A story requires self-knowledge and the capacity for moral reflection in at least some of its characters. Novel and movie fiction about Auschwitz and the concentrationnaire world almost always imputes intelligence to some of the perpetrators, as well as to the victims. But the historical truth is not like that. To draw on my own experience reporting the 1965 Auschwitz trial in Frankfurt, I found that none of the defendants corresponded to the sexy, sophisticated, nihilistic image of an SS officer so adored by French and British filmmakers. An assortment of dissimilar types, they all shared one trait: they were unbelievably stupid. Some were uncomprehending beasts from the pit, but others were simply boneheaded “respectable” men genuinely unable to grasp the implications of what they had been doing.

It’s hard to interest readers in the inwardness of men and women whose inwardness was the size of a peanut. And although this is an issue Amis doesn’t take up, it’s almost impossible to imagine the sheer ignorance of ordinary Europeans about their neighbors and the outside world in the 1940s. Few people had traveled. Around Germany was a ring of stereotypes—flea-ridden Polacks, unmanly Italians, treacherous Froggies—and beyond that Yankee millionaires and then the cannibal islands.

No writer can tackle Auschwitz, in fiction or fact, without at least raising the invariable first question: How could they? How could men who wore clean shirts, followed football in the evening paper, and sent birthday cards to their moms plan and carry out…this? How do you explain Hitler? Martin Amis doesn’t take the line that the Jewish Holocaust and the Nazi concentration camps are a sort of “black sun” into which human beings cannot look. You can look, and you must, even though the answer is not yet forthcoming.

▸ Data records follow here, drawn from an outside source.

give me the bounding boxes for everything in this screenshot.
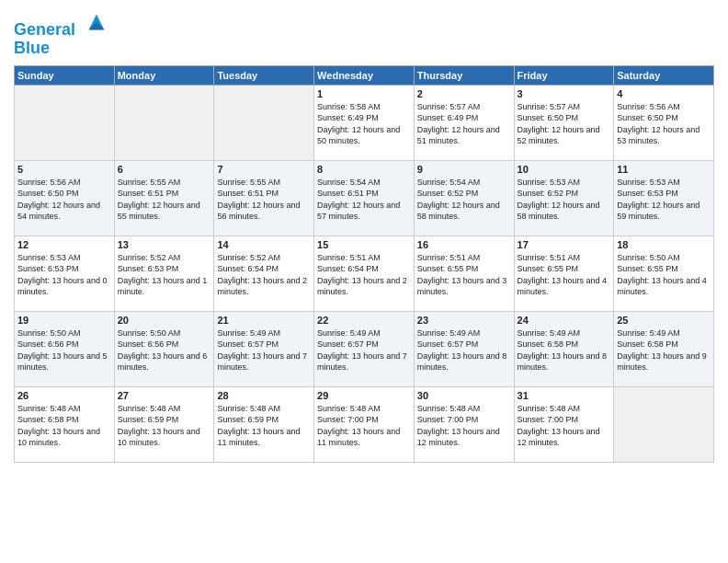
calendar-cell: 12Sunrise: 5:53 AMSunset: 6:53 PMDayligh…	[15, 236, 115, 311]
calendar-week-row: 12Sunrise: 5:53 AMSunset: 6:53 PMDayligh…	[15, 236, 714, 311]
day-number: 19	[17, 315, 111, 326]
calendar-cell: 3Sunrise: 5:57 AMSunset: 6:50 PMDaylight…	[514, 85, 614, 160]
day-number: 29	[317, 390, 411, 401]
calendar-cell: 22Sunrise: 5:49 AMSunset: 6:57 PMDayligh…	[314, 311, 415, 386]
day-info: Sunrise: 5:49 AMSunset: 6:57 PMDaylight:…	[217, 327, 311, 373]
calendar-cell: 9Sunrise: 5:54 AMSunset: 6:52 PMDaylight…	[414, 160, 514, 236]
calendar-cell: 24Sunrise: 5:49 AMSunset: 6:58 PMDayligh…	[514, 311, 614, 386]
day-number: 14	[217, 239, 311, 250]
calendar-cell: 15Sunrise: 5:51 AMSunset: 6:54 PMDayligh…	[314, 236, 415, 311]
weekday-header: Saturday	[614, 65, 714, 85]
weekday-header: Wednesday	[314, 65, 415, 85]
day-number: 16	[417, 239, 511, 250]
calendar-cell: 18Sunrise: 5:50 AMSunset: 6:55 PMDayligh…	[614, 236, 714, 311]
day-number: 2	[417, 88, 511, 99]
day-number: 20	[118, 315, 211, 326]
calendar-cell	[15, 85, 115, 160]
day-number: 30	[417, 390, 511, 401]
day-info: Sunrise: 5:50 AMSunset: 6:56 PMDaylight:…	[118, 327, 211, 373]
day-info: Sunrise: 5:48 AMSunset: 7:00 PMDaylight:…	[518, 403, 611, 449]
calendar-cell: 29Sunrise: 5:48 AMSunset: 7:00 PMDayligh…	[314, 386, 415, 462]
day-number: 7	[217, 164, 311, 175]
calendar-week-row: 19Sunrise: 5:50 AMSunset: 6:56 PMDayligh…	[15, 311, 714, 386]
calendar-cell: 27Sunrise: 5:48 AMSunset: 6:59 PMDayligh…	[114, 386, 214, 462]
page-container: General Blue SundayMondayTuesdayWednesda…	[0, 0, 728, 472]
day-info: Sunrise: 5:53 AMSunset: 6:53 PMDaylight:…	[617, 177, 711, 223]
calendar-cell: 20Sunrise: 5:50 AMSunset: 6:56 PMDayligh…	[114, 311, 214, 386]
header-row: SundayMondayTuesdayWednesdayThursdayFrid…	[15, 65, 714, 85]
calendar-cell	[614, 386, 714, 462]
day-info: Sunrise: 5:53 AMSunset: 6:53 PMDaylight:…	[17, 252, 111, 298]
day-info: Sunrise: 5:54 AMSunset: 6:51 PMDaylight:…	[317, 177, 411, 223]
day-number: 8	[317, 164, 411, 175]
calendar-cell: 17Sunrise: 5:51 AMSunset: 6:55 PMDayligh…	[514, 236, 614, 311]
day-number: 17	[518, 239, 611, 250]
calendar-cell: 16Sunrise: 5:51 AMSunset: 6:55 PMDayligh…	[414, 236, 514, 311]
calendar-cell	[214, 85, 314, 160]
day-info: Sunrise: 5:54 AMSunset: 6:52 PMDaylight:…	[417, 177, 511, 223]
day-info: Sunrise: 5:51 AMSunset: 6:55 PMDaylight:…	[417, 252, 511, 298]
day-number: 22	[317, 315, 411, 326]
calendar-cell: 26Sunrise: 5:48 AMSunset: 6:58 PMDayligh…	[15, 386, 115, 462]
day-info: Sunrise: 5:56 AMSunset: 6:50 PMDaylight:…	[617, 101, 711, 147]
day-number: 21	[217, 315, 311, 326]
calendar-cell: 7Sunrise: 5:55 AMSunset: 6:51 PMDaylight…	[214, 160, 314, 236]
day-number: 9	[417, 164, 511, 175]
day-info: Sunrise: 5:50 AMSunset: 6:56 PMDaylight:…	[17, 327, 111, 373]
day-info: Sunrise: 5:49 AMSunset: 6:57 PMDaylight:…	[417, 327, 511, 373]
weekday-header: Thursday	[414, 65, 514, 85]
weekday-header: Friday	[514, 65, 614, 85]
logo-general: General	[14, 20, 75, 39]
day-info: Sunrise: 5:48 AMSunset: 7:00 PMDaylight:…	[417, 403, 511, 449]
day-number: 25	[617, 315, 711, 326]
logo-icon	[84, 9, 109, 35]
day-number: 24	[518, 315, 611, 326]
day-number: 5	[17, 164, 111, 175]
calendar-cell: 13Sunrise: 5:52 AMSunset: 6:53 PMDayligh…	[114, 236, 214, 311]
day-number: 1	[317, 88, 411, 99]
day-number: 11	[617, 164, 711, 175]
logo-blue: Blue	[14, 40, 109, 58]
day-number: 23	[417, 315, 511, 326]
day-number: 13	[118, 239, 211, 250]
calendar-cell: 31Sunrise: 5:48 AMSunset: 7:00 PMDayligh…	[514, 386, 614, 462]
weekday-header: Monday	[114, 65, 214, 85]
day-info: Sunrise: 5:57 AMSunset: 6:49 PMDaylight:…	[417, 101, 511, 147]
day-number: 28	[217, 390, 311, 401]
day-number: 3	[518, 88, 611, 99]
calendar-cell: 30Sunrise: 5:48 AMSunset: 7:00 PMDayligh…	[414, 386, 514, 462]
calendar-cell: 14Sunrise: 5:52 AMSunset: 6:54 PMDayligh…	[214, 236, 314, 311]
page-header: General Blue	[14, 9, 714, 58]
day-info: Sunrise: 5:48 AMSunset: 6:59 PMDaylight:…	[118, 403, 211, 449]
day-number: 4	[617, 88, 711, 99]
calendar-cell: 28Sunrise: 5:48 AMSunset: 6:59 PMDayligh…	[214, 386, 314, 462]
day-info: Sunrise: 5:58 AMSunset: 6:49 PMDaylight:…	[317, 101, 411, 147]
calendar-table: SundayMondayTuesdayWednesdayThursdayFrid…	[14, 65, 714, 463]
calendar-cell: 6Sunrise: 5:55 AMSunset: 6:51 PMDaylight…	[114, 160, 214, 236]
day-number: 18	[617, 239, 711, 250]
calendar-cell: 1Sunrise: 5:58 AMSunset: 6:49 PMDaylight…	[314, 85, 415, 160]
day-info: Sunrise: 5:52 AMSunset: 6:53 PMDaylight:…	[118, 252, 211, 298]
day-info: Sunrise: 5:48 AMSunset: 6:58 PMDaylight:…	[17, 403, 111, 449]
day-info: Sunrise: 5:49 AMSunset: 6:57 PMDaylight:…	[317, 327, 411, 373]
day-number: 6	[118, 164, 211, 175]
day-info: Sunrise: 5:55 AMSunset: 6:51 PMDaylight:…	[118, 177, 211, 223]
day-info: Sunrise: 5:48 AMSunset: 6:59 PMDaylight:…	[217, 403, 311, 449]
day-info: Sunrise: 5:49 AMSunset: 6:58 PMDaylight:…	[617, 327, 711, 373]
day-info: Sunrise: 5:51 AMSunset: 6:55 PMDaylight:…	[518, 252, 611, 298]
day-number: 27	[118, 390, 211, 401]
calendar-cell: 23Sunrise: 5:49 AMSunset: 6:57 PMDayligh…	[414, 311, 514, 386]
calendar-week-row: 1Sunrise: 5:58 AMSunset: 6:49 PMDaylight…	[15, 85, 714, 160]
day-number: 15	[317, 239, 411, 250]
day-info: Sunrise: 5:49 AMSunset: 6:58 PMDaylight:…	[518, 327, 611, 373]
calendar-cell: 5Sunrise: 5:56 AMSunset: 6:50 PMDaylight…	[15, 160, 115, 236]
logo-text: General	[14, 9, 109, 40]
calendar-cell: 11Sunrise: 5:53 AMSunset: 6:53 PMDayligh…	[614, 160, 714, 236]
day-info: Sunrise: 5:50 AMSunset: 6:55 PMDaylight:…	[617, 252, 711, 298]
calendar-cell: 8Sunrise: 5:54 AMSunset: 6:51 PMDaylight…	[314, 160, 415, 236]
day-number: 10	[518, 164, 611, 175]
calendar-cell: 25Sunrise: 5:49 AMSunset: 6:58 PMDayligh…	[614, 311, 714, 386]
weekday-header: Tuesday	[214, 65, 314, 85]
calendar-week-row: 26Sunrise: 5:48 AMSunset: 6:58 PMDayligh…	[15, 386, 714, 462]
day-number: 12	[17, 239, 111, 250]
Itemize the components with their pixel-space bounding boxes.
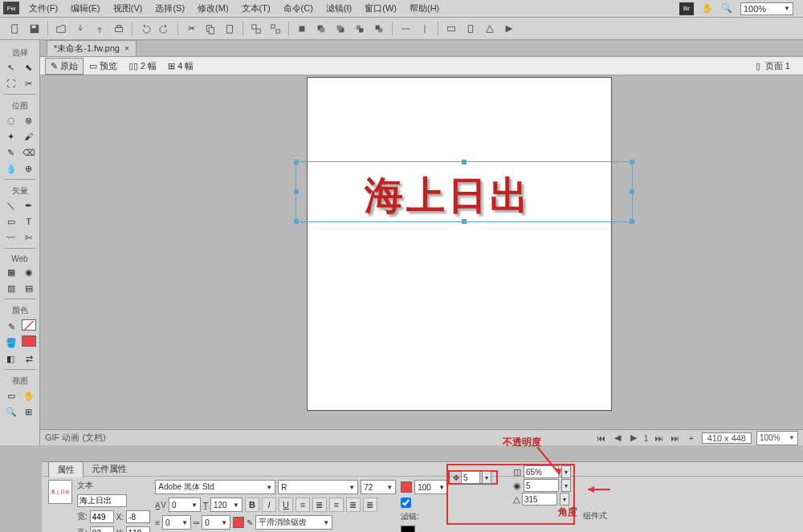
hand-icon[interactable]: ✋ [702,3,713,14]
menu-edit[interactable]: 编辑(E) [64,2,107,14]
import-icon[interactable] [71,20,89,38]
cut-icon[interactable]: ✂ [182,20,200,38]
stroke-picker-icon[interactable]: ✎ [3,319,19,334]
menu-modify[interactable]: 修改(M) [191,2,235,14]
underline-button[interactable]: U [279,497,293,512]
selection-box[interactable] [296,161,633,222]
canvas[interactable] [307,77,612,411]
offset-dropdown-icon[interactable]: ▾ [482,471,491,484]
arrange5-icon[interactable] [370,20,388,38]
bridge-button[interactable]: Br [679,2,694,15]
knife-tool-icon[interactable]: ✄ [21,230,37,245]
default-colors-icon[interactable]: ◧ [2,351,18,366]
screen-mode-icon[interactable]: ▭ [3,388,19,403]
handle-se[interactable] [630,219,634,224]
indent-input[interactable]: 0▼ [162,515,191,530]
antialias-select[interactable]: 平滑消除锯齿▼ [255,515,332,530]
search-icon[interactable]: 🔍 [721,3,732,14]
align2-icon[interactable] [416,20,434,38]
handle-sw[interactable] [294,219,299,224]
slice-tool-icon[interactable]: ▦ [3,265,19,279]
arrange3-icon[interactable] [332,20,349,38]
arrange2-icon[interactable] [312,20,330,38]
document-tab[interactable]: *未命名-1.fw.png × [47,40,137,56]
fill-picker-icon[interactable]: 🪣 [3,335,19,350]
undo-icon[interactable] [137,20,154,38]
fill-swatch[interactable] [22,335,36,347]
rotate2-icon[interactable] [462,20,479,38]
redo-icon[interactable] [156,20,173,38]
add-frame-icon[interactable]: + [686,433,697,443]
rect-tool-icon[interactable]: ▭ [3,214,19,229]
align-center-icon[interactable]: ≣ [312,497,327,512]
scale-tool-icon[interactable]: ⛶ [3,76,19,91]
status-zoom-select[interactable]: 100%▼ [756,431,798,445]
handle-ne[interactable] [630,160,634,164]
prev-page-icon[interactable]: ◀ [612,433,623,443]
object-name-input[interactable] [77,494,127,507]
arrange4-icon[interactable] [351,20,369,38]
wand-tool-icon[interactable]: ✦ [3,129,19,144]
menu-view[interactable]: 视图(V) [107,2,149,14]
stamp-tool-icon[interactable]: ⊕ [21,161,37,176]
new-icon[interactable] [6,20,24,38]
menu-select[interactable]: 选择(S) [149,2,191,14]
first-page-icon[interactable]: ⏮ [596,433,607,443]
arrange1-icon[interactable] [293,20,311,38]
blur-tool-icon[interactable]: 💧 [3,161,19,176]
brush-tool-icon[interactable]: 🖌 [21,129,37,144]
pen-tool-icon[interactable]: ✒ [21,198,37,213]
crop-tool-icon[interactable]: ✂ [21,76,37,91]
show-slice-icon[interactable]: ▤ [21,281,37,295]
print-icon[interactable] [110,20,128,38]
extra-tool-icon[interactable]: ⊞ [21,404,37,419]
page-icon[interactable]: ▯ [756,61,760,71]
stroke-swatch[interactable] [22,319,36,331]
lasso-tool-icon[interactable]: ⊗ [21,113,37,128]
handle-e[interactable] [630,189,634,194]
zoom-select[interactable]: 100%▼ [740,2,793,15]
pencil-tool-icon[interactable]: ✎ [3,145,19,160]
copy-icon[interactable] [202,20,219,38]
hide-slice-icon[interactable]: ▥ [3,281,19,295]
freeform-tool-icon[interactable]: 〰 [3,230,19,245]
ungroup-icon[interactable] [267,20,284,38]
text-tool-icon[interactable]: T [21,214,37,229]
canvas-viewport[interactable]: 海上日出 [40,75,803,429]
text-fill-swatch[interactable] [233,517,244,528]
effect-on-checkbox[interactable] [401,497,411,508]
font-family-select[interactable]: Adobe 黑体 Std▼ [155,480,275,494]
tab-component-props[interactable]: 元件属性 [84,461,135,477]
leading-input[interactable]: 120▼ [210,497,243,512]
softness-dropdown-icon[interactable]: ▾ [561,479,571,492]
italic-button[interactable]: I [262,497,276,512]
pointer-tool-icon[interactable]: ↖ [3,60,19,75]
font-style-select[interactable]: R▼ [278,480,358,494]
hand-tool-icon[interactable]: ✋ [21,388,37,403]
handle-s[interactable] [462,219,467,224]
opacity-select[interactable]: 100▼ [414,480,448,494]
effect-softness-input[interactable]: 5 [524,479,559,492]
flip-v-icon[interactable] [500,20,518,38]
menu-filters[interactable]: 滤镜(I) [320,2,358,14]
subselect-tool-icon[interactable]: ⬉ [21,60,37,75]
align-left-icon[interactable]: ≡ [296,497,310,512]
export-icon[interactable] [91,20,108,38]
menu-file[interactable]: 文件(F) [22,2,64,14]
y-input[interactable] [126,526,150,532]
rotate1-icon[interactable] [442,20,460,38]
align-stretch-icon[interactable]: ≣ [363,497,377,512]
view-2up-button[interactable]: ▯▯2 幅 [123,58,162,75]
swap-colors-icon[interactable]: ⇄ [21,351,37,366]
handle-n[interactable] [462,160,467,164]
align-right-icon[interactable]: ≡ [329,497,344,512]
hotspot-tool-icon[interactable]: ◉ [21,265,37,279]
effect-offset-input[interactable]: 5 [461,471,480,484]
flip-h-icon[interactable] [481,20,499,38]
open-icon[interactable] [52,20,70,38]
align-justify-icon[interactable]: ≣ [346,497,361,512]
handle-w[interactable] [294,189,299,194]
style-button-label[interactable]: 组件式 [583,510,607,522]
x-input[interactable] [126,510,150,523]
view-4up-button[interactable]: ⊞4 幅 [162,58,199,75]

Primo Levi, quoted in Amis’s moving afterword, wrote that “perhaps it is desirable that their words (and also, unfortunately, their deeds) cannot be comprehensible to us. They are non-human words and deeds, really counter-human.” But Amis shrewdly sees that this retreat from the “why” leaves open the “how”—the search for the truth in details that slowly, and in the end, may unlock the inner question.

Angelus Thomsen and Hannah both survive the war, and meet again in a sunny Bavarian park. Thomsen wants them to renew the love that grew between them at Auschwitz. But Hannah refuses. “You and me. Listen. Imagine how disgusting it would be if anything good came out of that place.”

Szmul, now long dead, told himself that the camp was a magic mirror in which you see yourself as you really are, an unbearable vision from which you can’t turn away. Martin Amis seems to say that those who have faced that mirror can never love themselves again—or find love with anyone else.